I can scream, right? A nice scream? Wallowing turned out to be less fun than Cameron Diaz/How I Met Your Mother/and every single Sophie Kinsella novel would have you believe. Hiding under the duvet while devouring pints of fill-in-the-blank is less fun when there isn’t a wealthy British friend on their way to rescue you from yourself with Manolo Blahniks in one hand, and some reprobate cousin on speeddial who happens to look like Alexander Skaarsgard.

You know, it really did take ovaries of steel for Lizzy to turn down Mr. Collins.
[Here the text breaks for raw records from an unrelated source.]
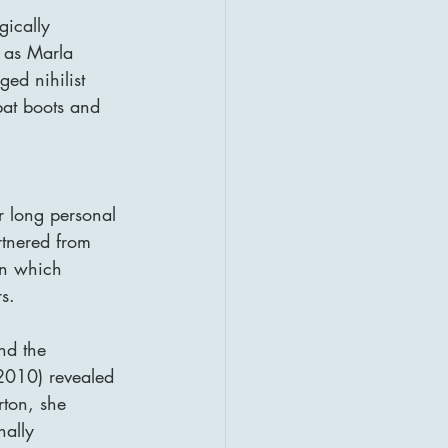
gically 
 as Marla 
ed nihilist 
at boots and 
r long personal 
rtnered from 
in which 
s.
nd the 
2010) revealed 
rton, she 
ally 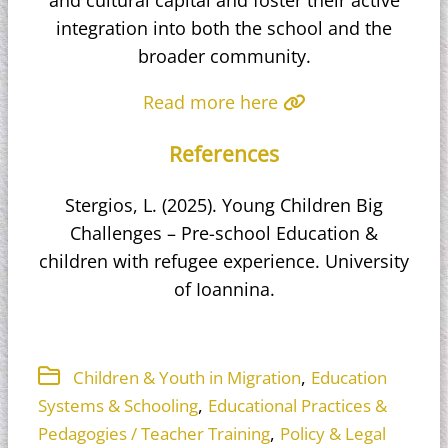
integration into both the school and the
broader community.
Read more here
References
Stergios, L. (2025). Young Children Big
Challenges – Pre-school Education &
children with refugee experience. University
of Ioannina.
,
Children & Youth in Migration
Education
,
Systems & Schooling
Educational Practices &
,
Pedagogies / Teacher Training
Policy & Legal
He wasn’t wrong, 18th century douchebag that he was, when he said that she could by no means be assured that another such offer would come along. However, Lizzy could afford to be brave, a little fact we like to forget in the grand fantasy. She didn’t have to apply for unemployment, purchase her own (cheap) groceries and then find ways to economize in their cooking, or go through any one of her travails alone. Most importantly, she did not do any of it alone.

After a lifetime of going it alone I am stunned to discover how fucking painful it is to do so, once one has become accustomed to having support. I had no idea support would be so incredibly lovely and soothing, nor how utterly devastating it would be when it was snatched away. Why on earth did we ever leave the cave? Having people/persons to rely upon makes everything digestible, alone it feels like the trash compactor scene from Star Wars.

So, what now?


2 responses to “The Day After

  1. This is beautiful writing. It will get easier. I know you can’t feel it, but I’m hugging you as hard as I can.